Thermal excitations typically reduce the electric polarization in ferroelectric materials. Here, we show by means of first-principles calculations that multiferroic BiFe$_{1-x}$Co$_{x}$O$_{3}$ solid solutions with $0.25 \le x \le 0.50$ (BFCO) represent a noteworthy exception to this behaviour.
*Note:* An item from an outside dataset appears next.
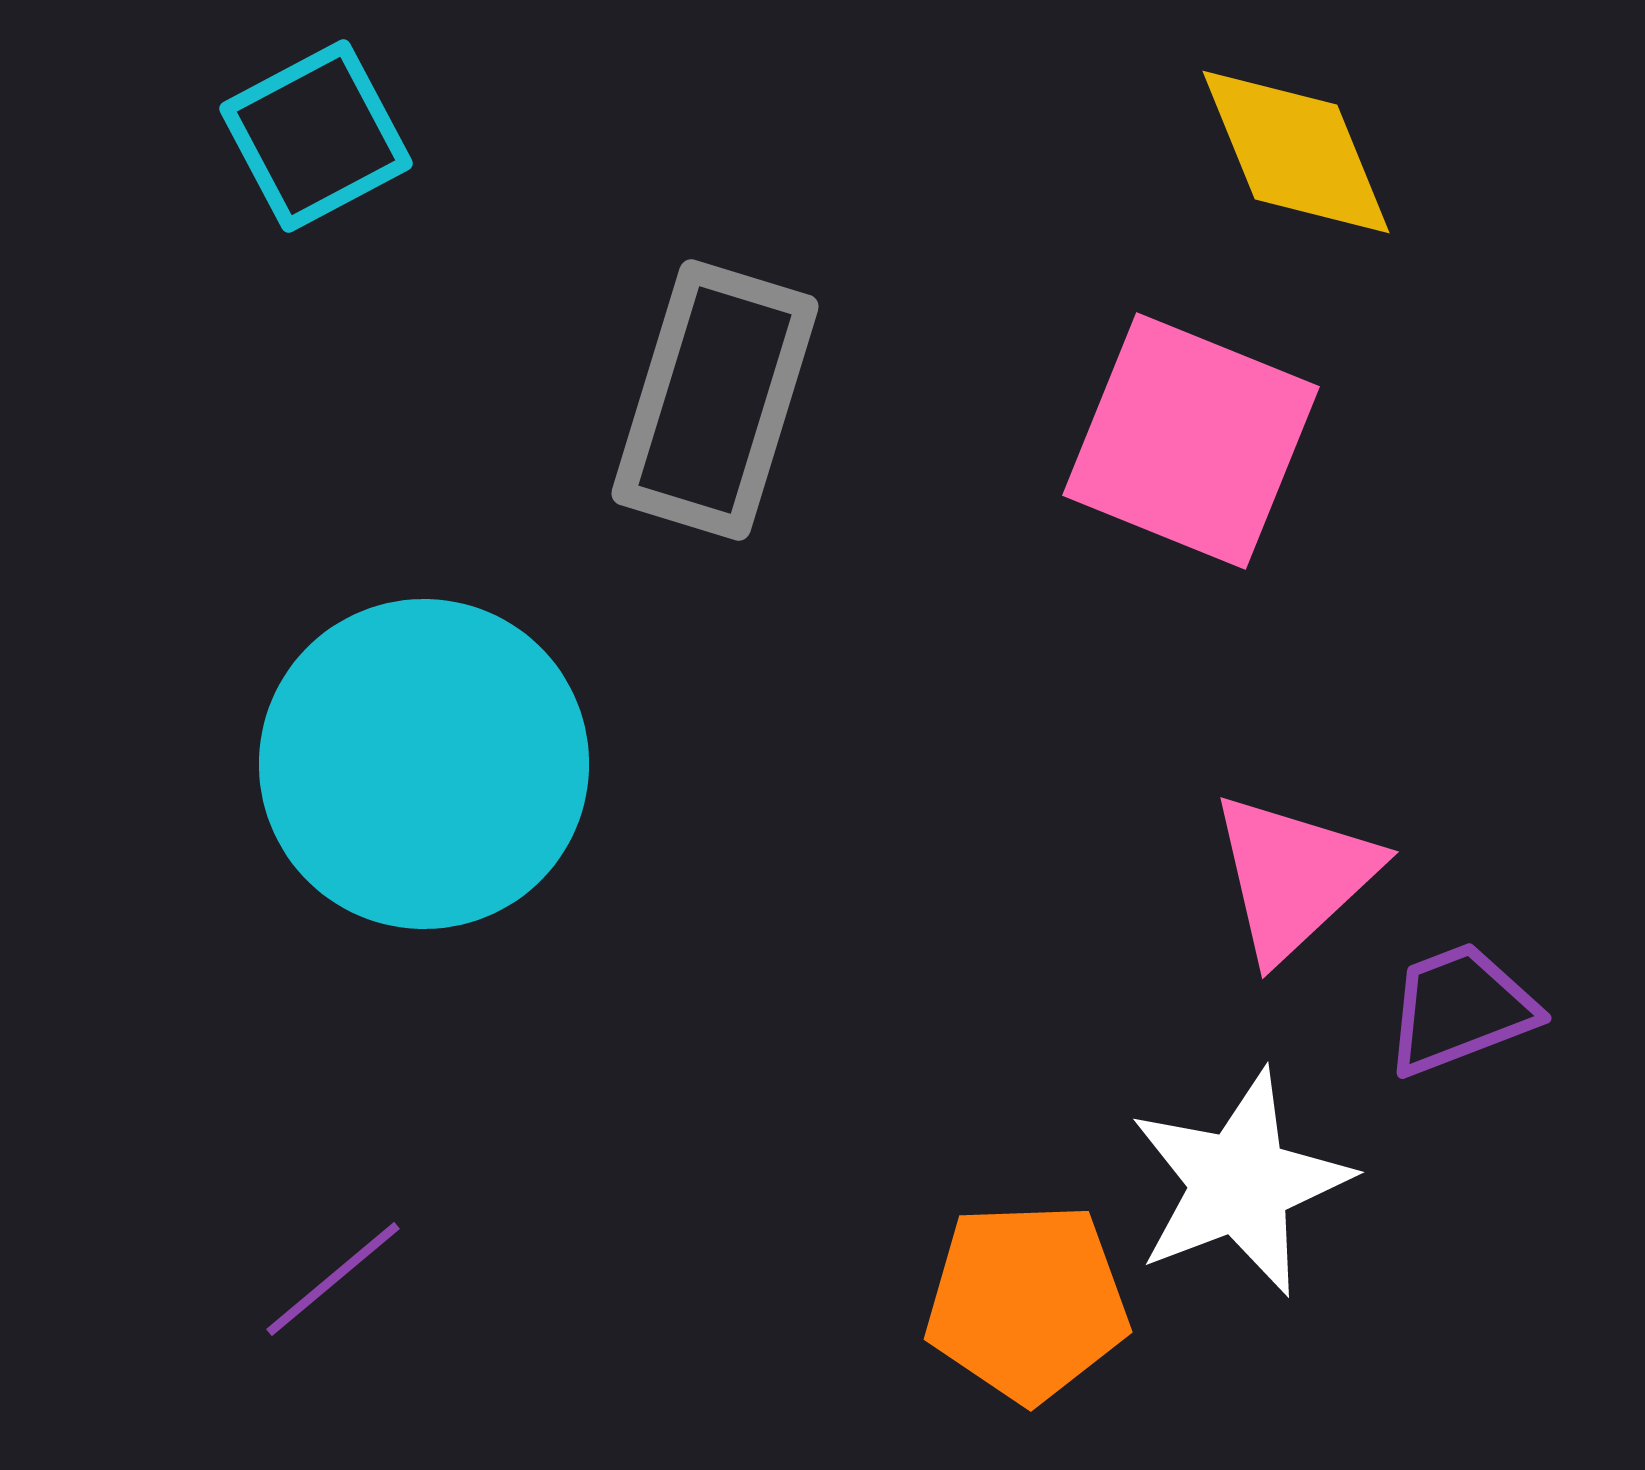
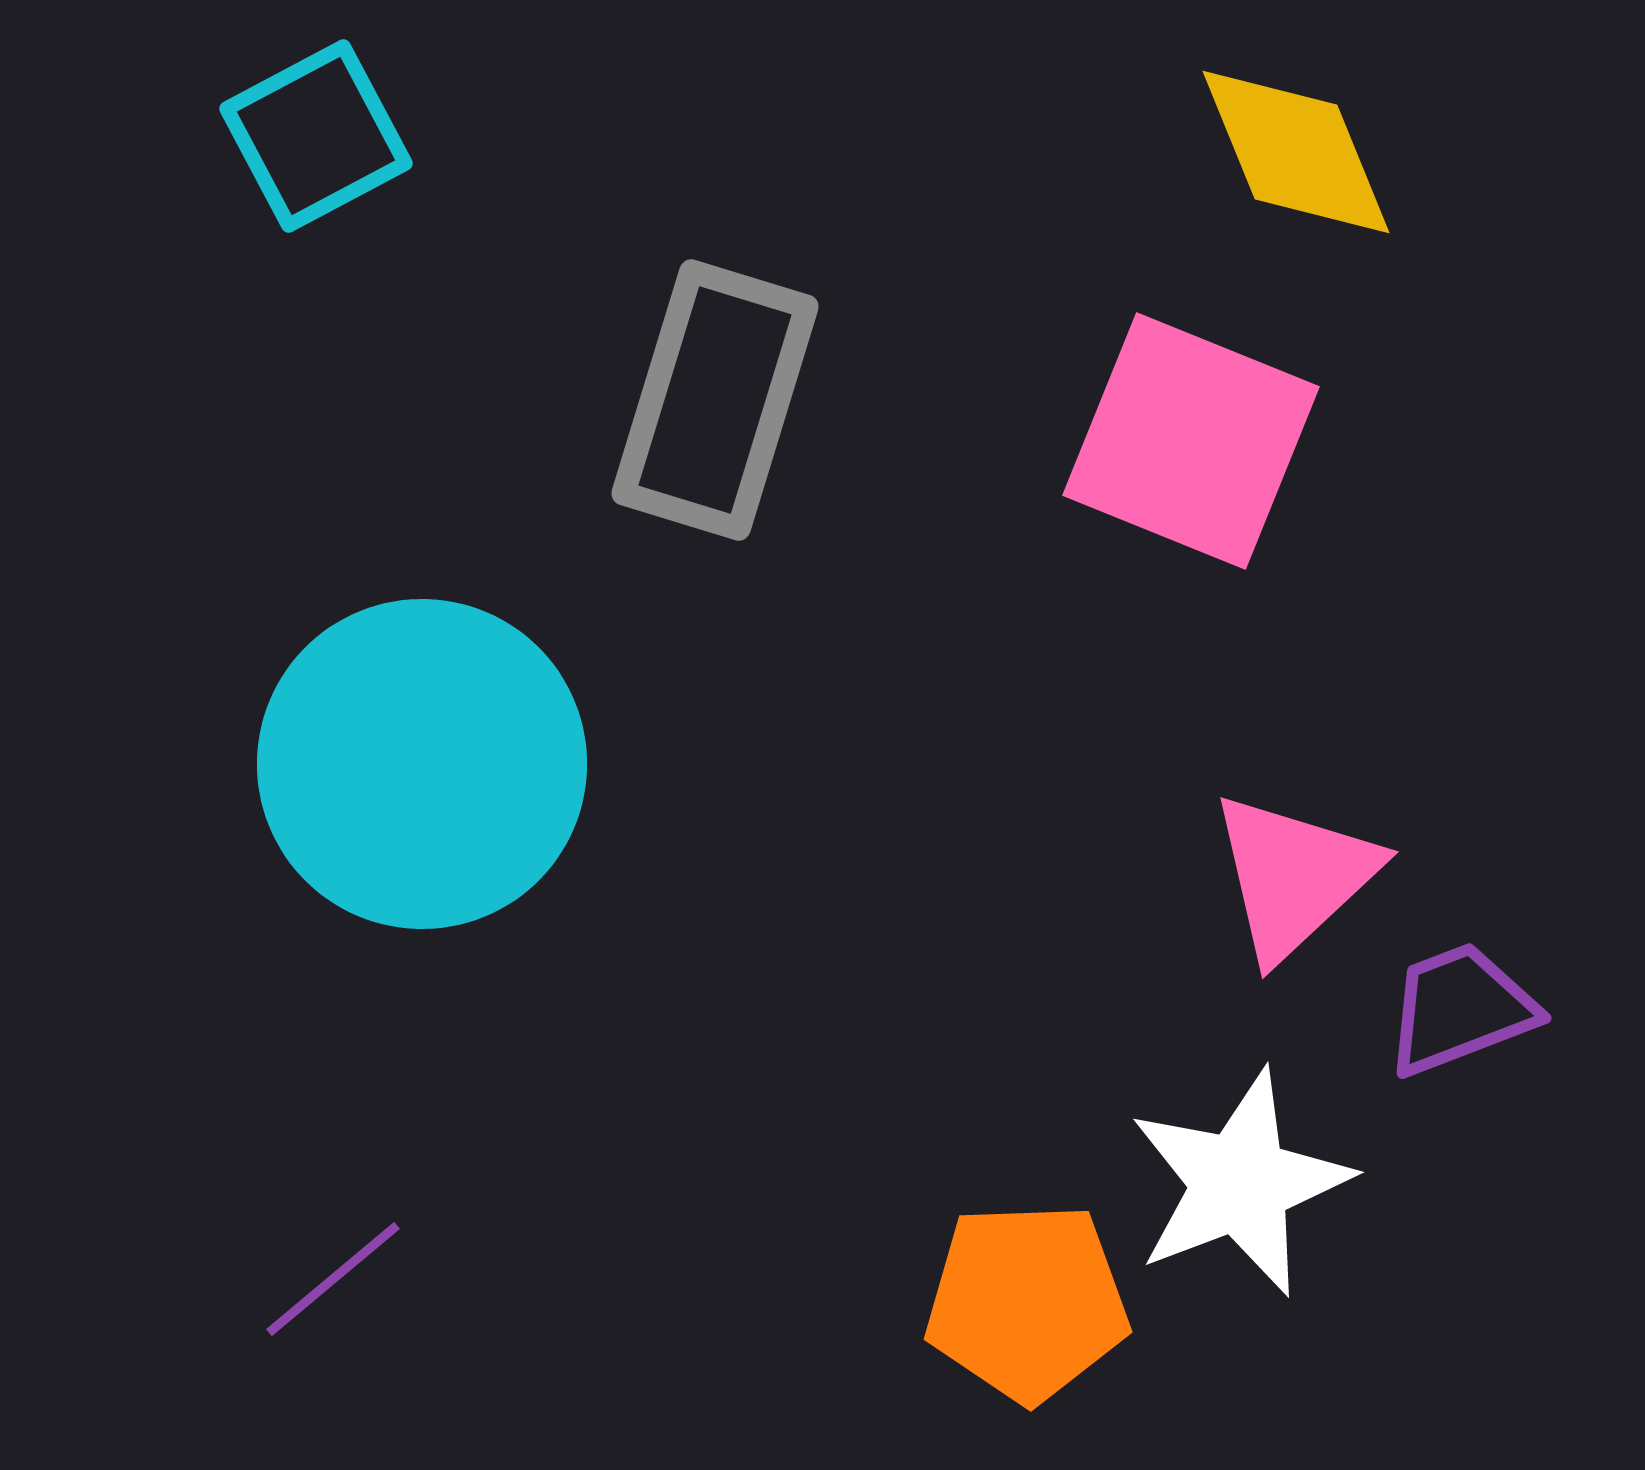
cyan circle: moved 2 px left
In particular, we find that at room temperature and for moderate pressures of $0.1$-$1.0$ GPa, depending on the composition, the electric polarization of bulk BFCO increases by $\sim 200$%. The origin of such an exceptional behavior is a phase transformation involving a low-$T$ rhombohedral (${\cal R}$) phase and a high-$T$ super-tetragonal (${\cal T}$) phase. Both ${\cal R}$ and ${\cal T}$ phases are ferrimagnetic near room temperature with an approximate net magnetization of $0.13$$\mu_{B}$ per formula unit. Contrarily to what occurs in either bulk BiFeO$_{3}$ or BiCoO$_{3}$, the ${\cal T}$ phase is stabilized over the ${\cal R}$ by increasing temperature due to its higher vibrational entropy. This extraordinary $T$-induced ${\cal R} \to {\cal T}$ phase transition is originated by polar phonon modes involving concerted displacements of transition-metal and oxygen ions.